Carmelo Urdaneta Aqui played a central role in a $1.2 billion money-laundering scheme fueled by government corruption. The former legal counsel for Venezuela’s Ministry of Oil and Mining was convicted last year of accepting tens of millions of dollars in bribes and investing some of his illicit payments in a Sunny Isles Beach high-rise condo and other real estate in the Miami area. U.S. District Judge Kathleen Williams imposed a $35,000 fine as part of Urdaneta’s sentence along with approving the feds’ seizure of $49 million worth of assets, including his luxury condo and Swiss bank account.
Urdaneta, 48, is the fourth defendant to be sent to prison in the massive money-laundering conspiracy case.

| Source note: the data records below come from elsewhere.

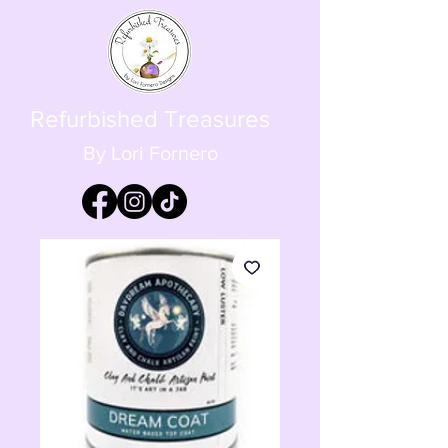
Refurbished Treasures
By Lori Fornero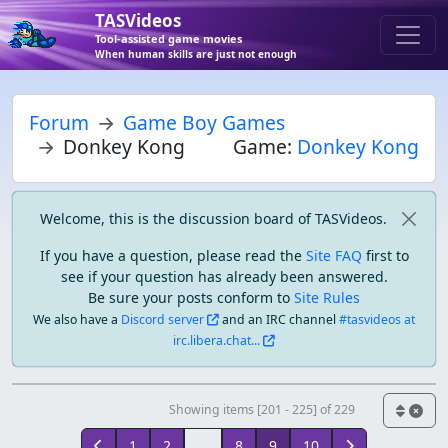
TASVideos
Tool-assisted game movies
When human skills are just not enough
Forum
Game Boy Games
Donkey Kong
Game:
Donkey Kong
Welcome, this is the discussion board of TASVideos.
If you have a question, please read the
Site FAQ
first to
see if your question has already been answered.
Be sure your posts conform to
Site Rules
We also have a
Discord server
and an IRC channel
#tasvideos at
irc.libera.chat...
Showing items [201 - 225] of 229
1
2
...
8
9
10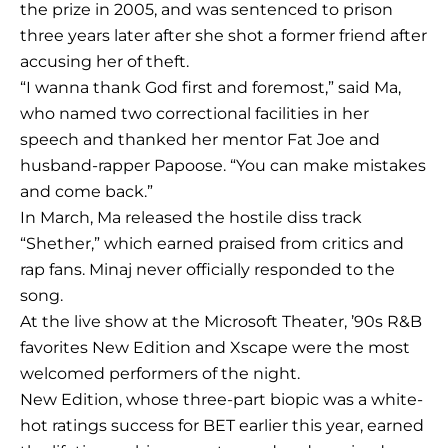
the prize in 2005, and was sentenced to prison
three years later after she shot a former friend after
accusing her of theft.
“I wanna thank God first and foremost,” said Ma,
who named two correctional facilities in her
speech and thanked her mentor Fat Joe and
husband-rapper Papoose. “You can make mistakes
and come back.”
In March, Ma released the hostile diss track
“Shether,” which earned praised from critics and
rap fans. Minaj never officially responded to the
song.
At the live show at the Microsoft Theater, ’90s R&B
favorites New Edition and Xscape were the most
welcomed performers of the night.
New Edition, whose three-part biopic was a white-
hot ratings success for BET earlier this year, earned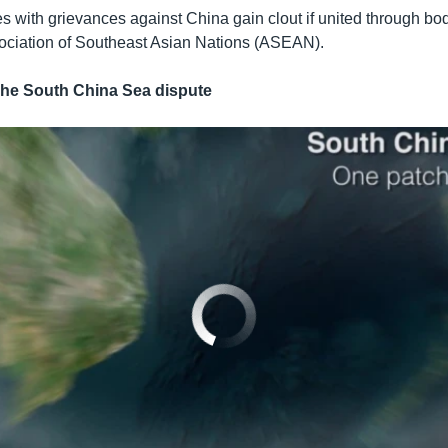
s with grievances against China gain clout if united through bo
ciation of Southeast Asian Nations (ASEAN).
e South China Sea dispute
No media source currently available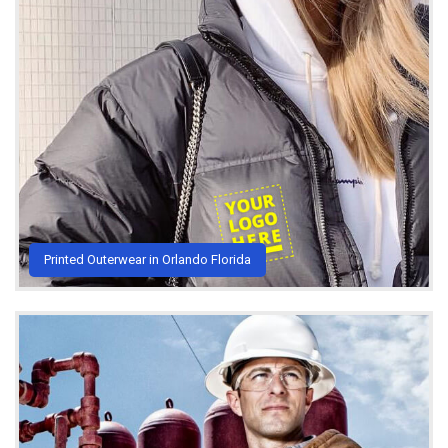
Printed Outerwear in Orlando Florida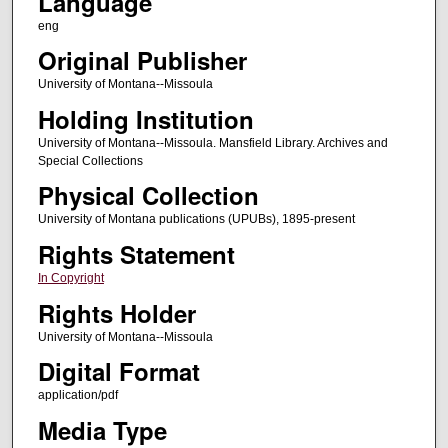
Language
eng
Original Publisher
University of Montana--Missoula
Holding Institution
University of Montana--Missoula. Mansfield Library. Archives and
Special Collections
Physical Collection
University of Montana publications (UPUBs), 1895-present
Rights Statement
In Copyright
Rights Holder
University of Montana--Missoula
Digital Format
application/pdf
Media Type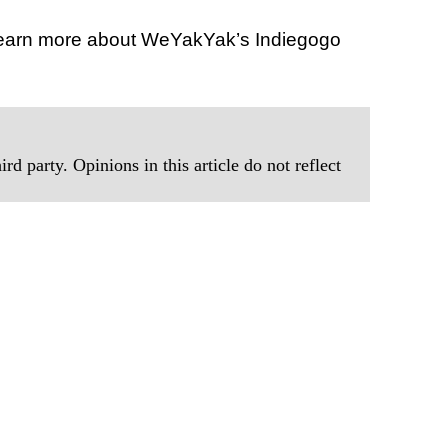
learn more about WeYakYak’s Indiegogo
rd party. Opinions in this article do not reflect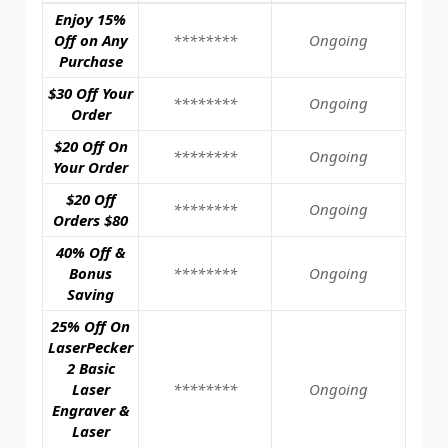
Enjoy 15%
Off on Any
********
Ongoing
Purchase
$30 Off Your
********
Ongoing
Order
$20 Off On
********
Ongoing
Your Order
$20 Off
********
Ongoing
Orders $80
40% Off &
Bonus
********
Ongoing
Saving
25% Off On
LaserPecker
2 Basic
Laser
********
Ongoing
Engraver &
Laser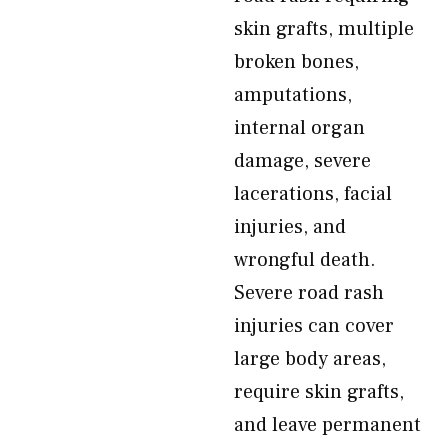
skin grafts, multiple
broken bones,
amputations,
internal organ
damage, severe
lacerations, facial
injuries, and
wrongful death.
Severe road rash
injuries can cover
large body areas,
require skin grafts,
and leave permanent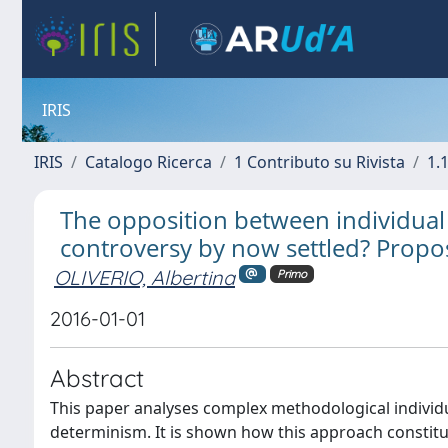
IRIS
IRIS
Catalogo Ricerca
1 Contributo su Rivista
1.1
The opposition between individual
controversy by now settled? Propos
OLIVERIO, Albertina
Primo
2016-01-01
Abstract
This paper analyses complex methodological individ
determinism. It is shown how this approach constitu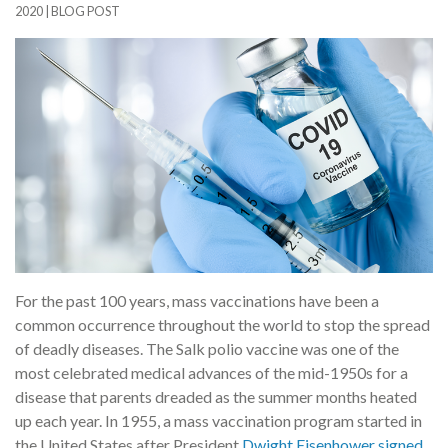
2020
|
BLOG POST
For the past 100 years, mass vaccinations have been a
common occurrence throughout the world to stop the spread
of deadly diseases. The Salk polio vaccine was one of the
most celebrated medical advances of the mid-1950s for a
disease that parents dreaded as the summer months heated
up each year. In 1955, a mass vaccination program started in
the United States after President
Dwight Eisenhower signed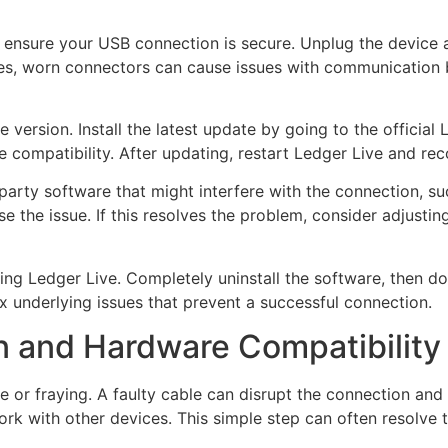
, ensure your USB connection is secure. Unplug the device an
mes, worn connectors can cause issues with communication
ive version. Install the latest update by going to the offici
ompatibility. After updating, restart Ledger Live and rec
-party software that might interfere with the connection, su
 the issue. If this resolves the problem, consider adjustin
ling Ledger Live. Completely uninstall the software, then do
ix underlying issues that prevent a successful connection.
 and Hardware Compatibility
 or fraying. A faulty cable can disrupt the connection and l
rk with other devices. This simple step can often resolve 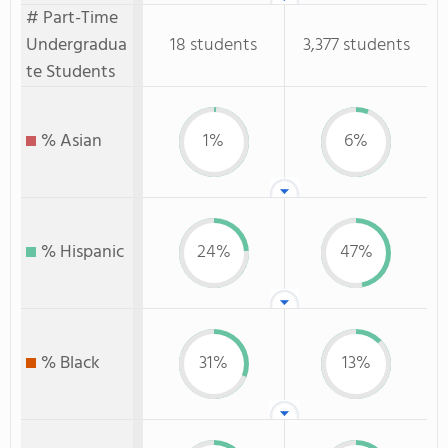
# Part-Time
Undergradua
18 students
3,377 students
te Students
% Asian
1%
6%
% Hispanic
24%
47%
% Black
31%
13%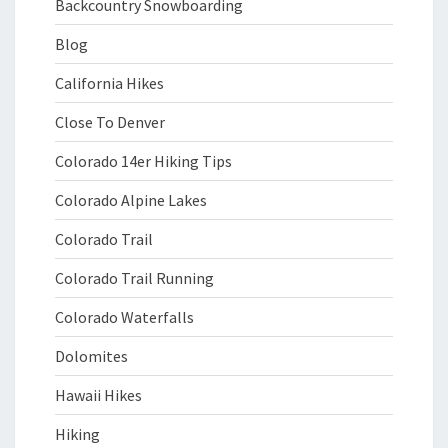
Backcountry Snowboarding
Blog
California Hikes
Close To Denver
Colorado 14er Hiking Tips
Colorado Alpine Lakes
Colorado Trail
Colorado Trail Running
Colorado Waterfalls
Dolomites
Hawaii Hikes
Hiking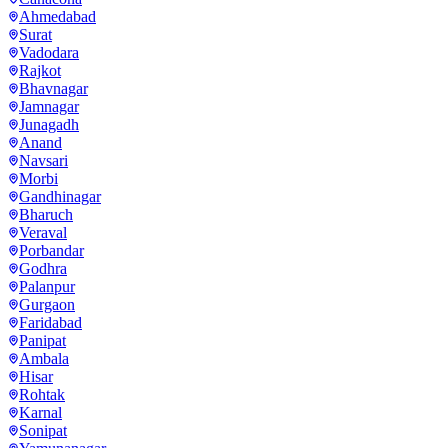
Ahmedabad
Surat
Vadodara
Rajkot
Bhavnagar
Jamnagar
Junagadh
Anand
Navsari
Morbi
Gandhinagar
Bharuch
Veraval
Porbandar
Godhra
Palanpur
Gurgaon
Faridabad
Panipat
Ambala
Hisar
Rohtak
Karnal
Sonipat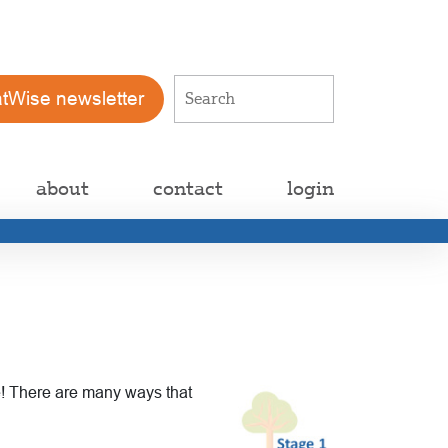
atWise newsletter
about
contact
login
le! There are many ways that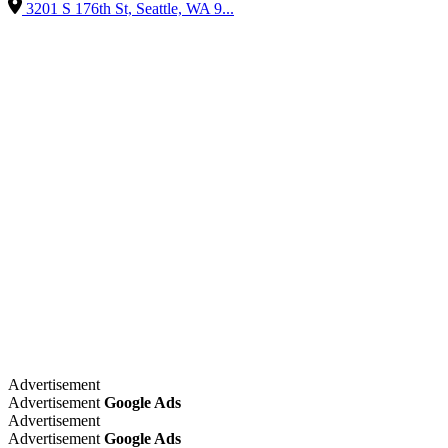
3201 S 176th St, Seattle, WA 9...
Advertisement
Advertisement
Google Ads
Advertisement
Advertisement
Google Ads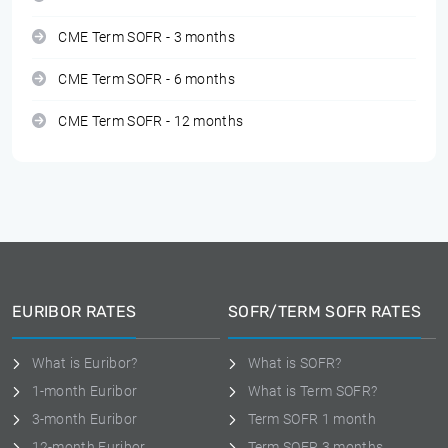
CME Term SOFR - 3 months
CME Term SOFR - 6 months
CME Term SOFR - 12 months
EURIBOR RATES
SOFR/TERM SOFR RATES
What is Euribor?
What is SOFR?
1-month Euribor
What is Term SOFR?
3-month Euribor
Term SOFR 1 month
12-month Euribor
Term SOFR 3 months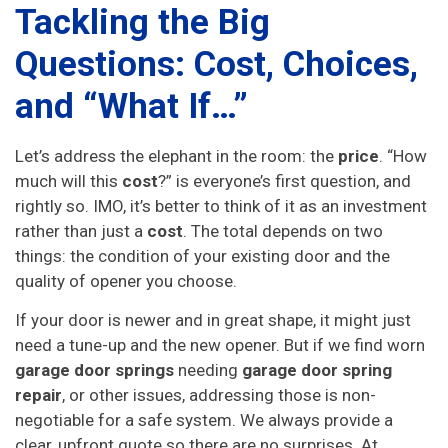
Tackling the Big
Questions: Cost, Choices,
and “What If…”
Let’s address the elephant in the room: the
price
. “How
much will this
cost
?” is everyone’s first question, and
rightly so. IMO, it’s better to think of it as an investment
rather than just a
cost
. The total depends on two
things: the condition of your existing door and the
quality of opener you choose.
If your door is newer and in great shape, it might just
need a tune-up and the new opener. But if we find worn
garage door springs
needing
garage door spring
repair
, or other issues, addressing those is non-
negotiable for a safe system. We always provide a
clear, upfront quote so there are no surprises. At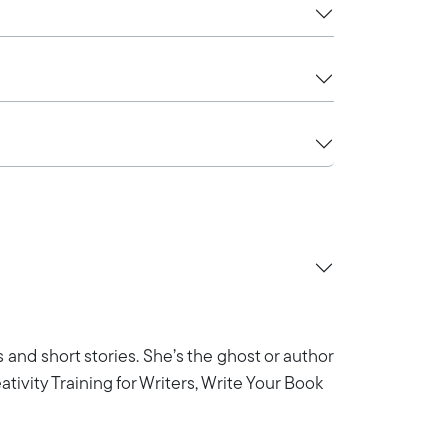
ys and short stories. She’s the ghost or author
eativity Training for Writers, Write Your Book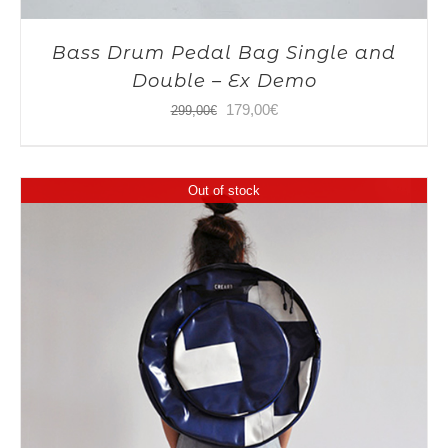
Bass Drum Pedal Bag Single and
Double – Ex Demo
Original
Current
179,00
€
299,00
€
price
price
was:
is:
Out of stock
299,00€.
179,00€.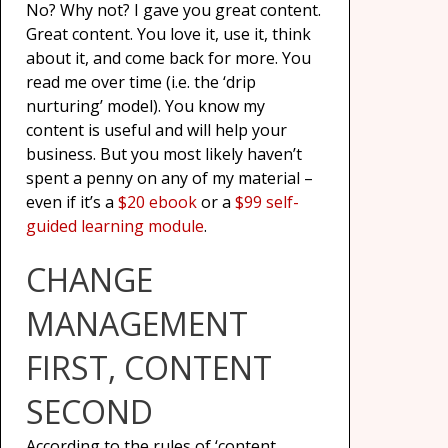
No? Why not? I gave you great content.
Great content. You love it, use it, think
about it, and come back for more. You
read me over time (i.e. the ‘drip
nurturing’ model). You know my
content is useful and will help your
business. But you most likely haven’t
spent a penny on any of my material –
even if it’s a
$20 ebook
or a
$99 self-
guided learning module
.
CHANGE
MANAGEMENT
FIRST, CONTENT
SECOND
According to the rules of ‘content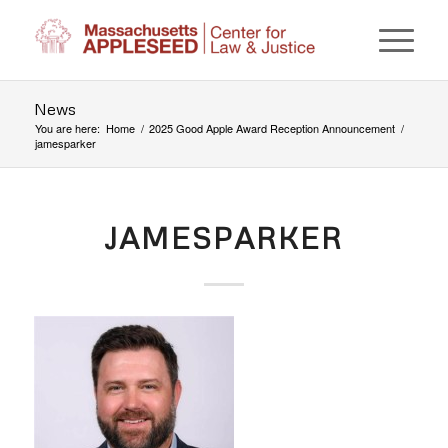
News
You are here:
Home
/
2025 Good Apple Award Reception Announcement
/
jamesparker
JAMESPARKER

It centers around business loans that were made to Venezuela’s stateowned oil company, PDVSA, and were repaid with inflated returns through a lucrative government-controlled currencyexchange system during the administrations of Hugo Chávez and Nicolás Maduro.
Five other defendants in the Miami case, which was filed in 2018, remain fugitives in Venezuela and other South American countries.
Urdaneta, who sneaked across Venezuela’s border with Colombia before surrendering to U.S. authorities in Miami in 2020, had been free on a $1.5 million bond. Last year, he pleaded guilty to a single money-laundering conspiracy count while providing insider information about corruption in Venezuela and tainted proceeds hidden in South Florida bank accounts and real estate investments.
But at his court hearing Thursday, prosecutors were not willing to give him a break for his assistance, saying he deserved the maximum term of 10 years under sentencing guidelines.
“A sophisticated public servant, with a law degree, should have rejected the temptation of bribery,” federal prosecutors Kurt Lunkenheimer and Paul Hayden wrote in a sentencing memo. “Instead, the defendant placed himself in a pervasive corrupt moneylaundering conspiracy, triggering his liability.”
Urdaneta’s defense attorneys, however, argued that he deserved a significantly lower sentence because of his assistance in both U.S. and foreign investigations of Venezuelan kleptocrats suspected of embezzling millions of dollars from the oil-dependent governments of Chávez and Maduro.
“Since voluntarily escaping Venezuela at significant risk to himself and his family, Mr. Urdaneta has cooperated extensively with, and provided substantial assistance to, the United States government as part of multiple ongoing federal criminal investigations and/or proceedings,” his attorneys with the law firm Kobre & Kim wrote in a sentencing memo recommending “substantially” less than the maximum of 10 years. The “scope of Mr. Urdaneta’s cooperation with the government has been extraordinary.”
As part of Urdaneta’s plea agreement, U.S. authorities seized a $5.3 million condo in the Porsche Design Tower in Sunny Isles Beach, along with two apartments in Miami Beach and all of his assets in a Swiss bank account.